Folklore / Fairy Tales / Mythology

This is not my best-read area personally, but I see a thread gap, I fill it!

Teaching Greek mythology to high school students was always a blast; they really seemed to take to it. Edith Hamilton’s Mythology is a first-rate introduction.

I used to dip into Andrew Lang’s “color” fairy tale collections when I was a kid, and recently read the Yellow cover-to-cover. Fun, but honestly, one more king, queen, prince, or princess, and I was going to scream. Also, the “rules” of Faerie not only change considerably from story to story, as might be expected, but WITHIN stories as well, which is more disconcerting. One consistent lesson you do learn is to follow instructions precisely and literally - take just a smidge of leeway and you are in BIG trouble.

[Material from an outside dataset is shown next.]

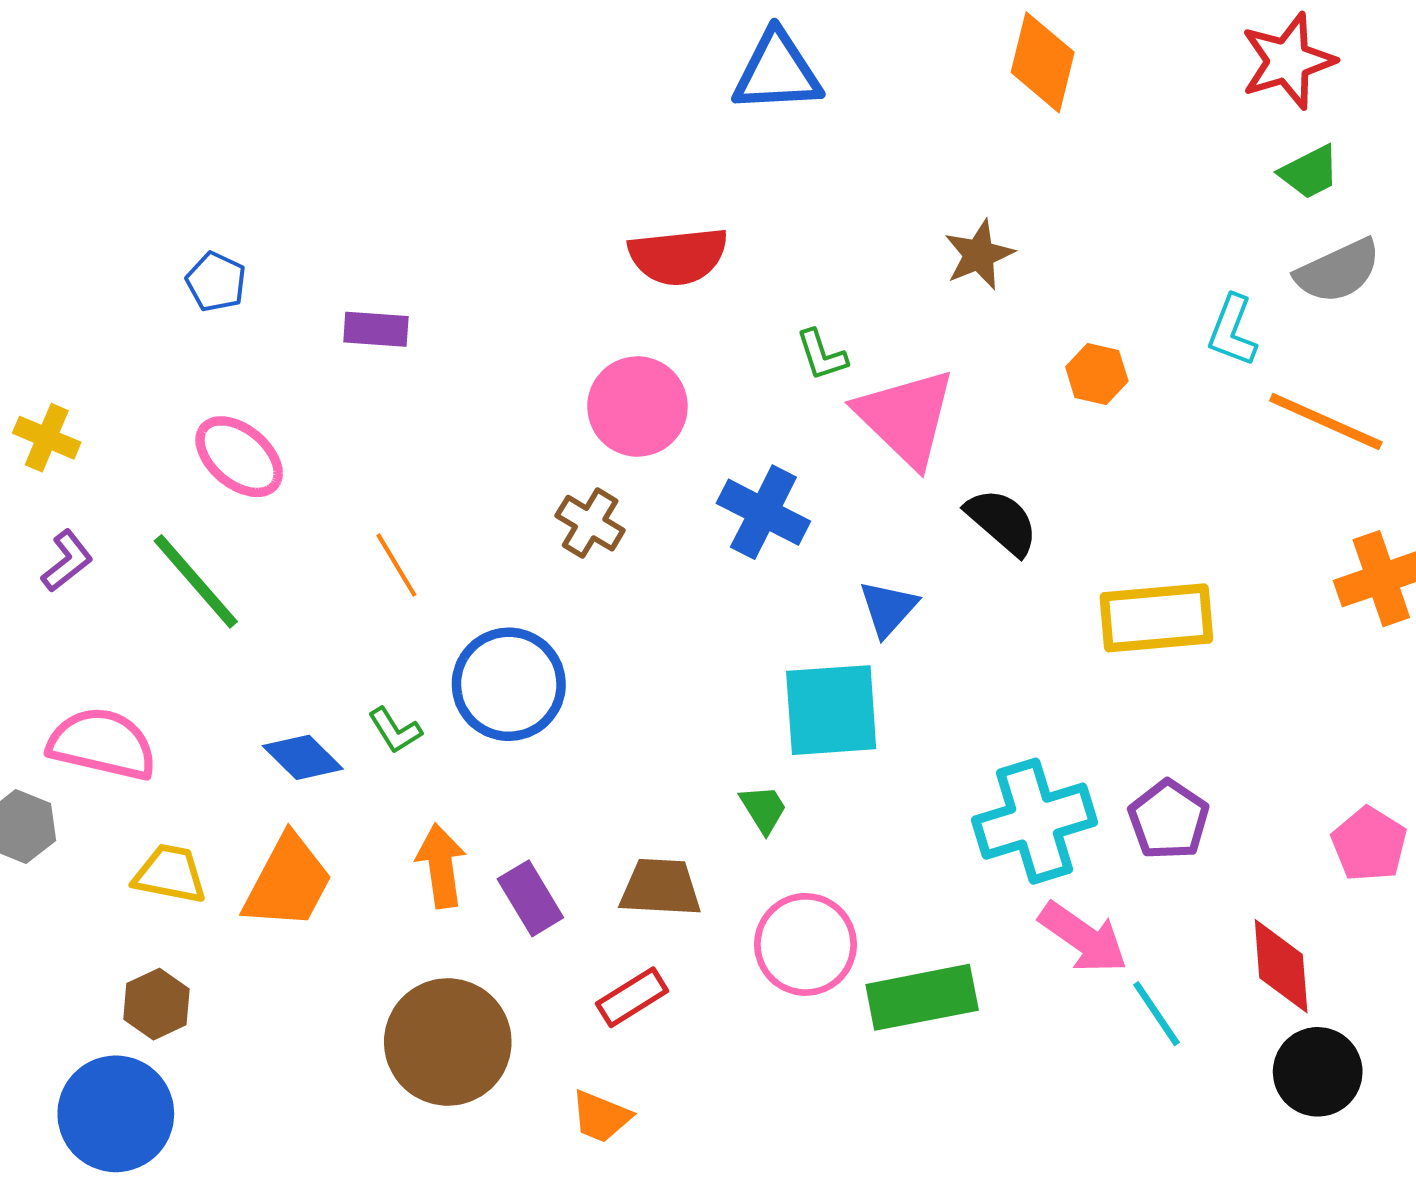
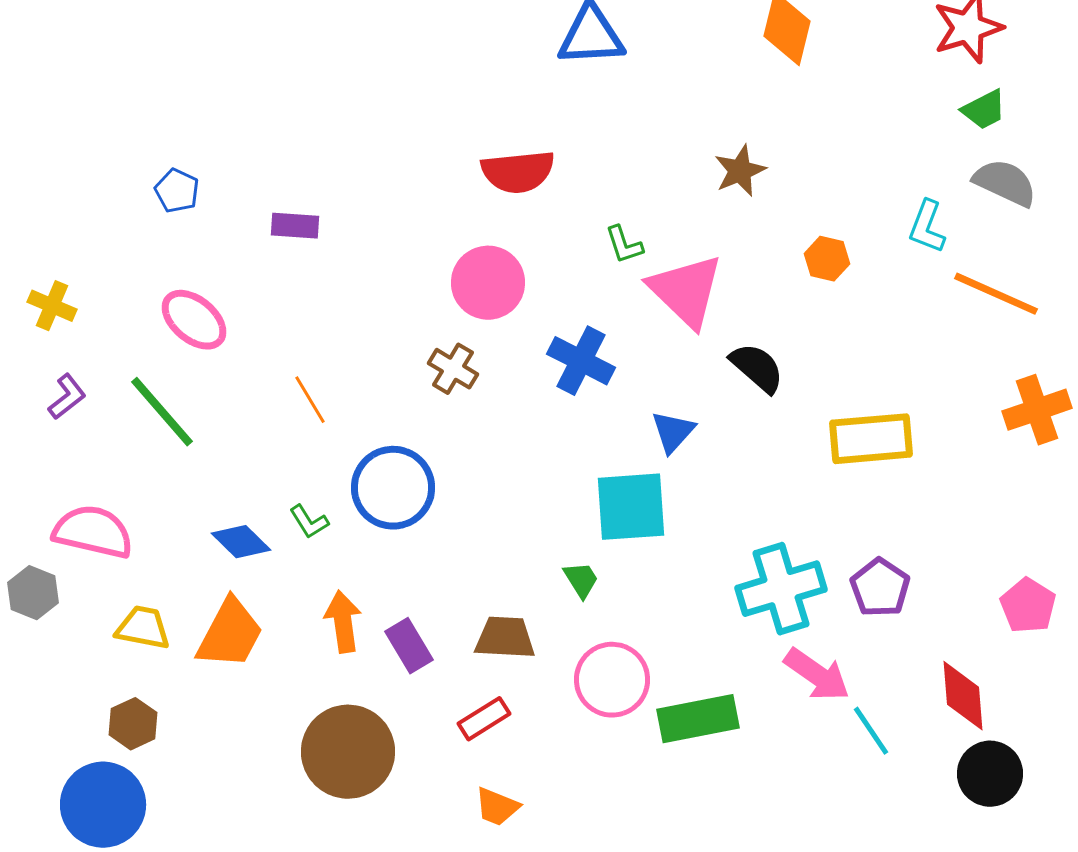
gray semicircle: (1338, 271) -> (1005, 183), turned -130
orange trapezoid: (601, 1117) -> (497, 807), moved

There is plenty of folklore and mythology in Edward Burnett Tylor’s two-volume Primitive Culture from 1871.

Zora Neale Hurston was an anthroplogist (student of the treat Franz Boas!) and folklore collector; her Mules and Men is a treat.

Finally, I am taking a stab at Hari Prasad Shastri’s complete prose translation of the Ramayana from 1952. Don’t mind saying that this is very challenging. So many names! Hundreds already, and I’m not even through with Volume I. Furthermore, as in a Russian novel, almost every entity has MULTIPLE names.
 

Liam

Administrator
Marina Warner's From the Beast to the Blonde is indispensable in both folklore and fairy-tale studies.

There's also plenty of fiction that has "reworked" or "reimagined" old stories, like Angela Carter's The Bloody Chamber; and mythology (specifically, Greek) has proven to be fertile ground for modern writers as well: I am thinking in particular of The Song of Achilles which recently became an unexpected bestseller in the US.
 
^ Bruno Bettelheim’s The Uses of Enchantment: The Meaning and Importance of Fairy Tales is provocative.

Roger Sale’s Fairy Tales and After offers excellent criticism on both fairy tales and later children’s literature.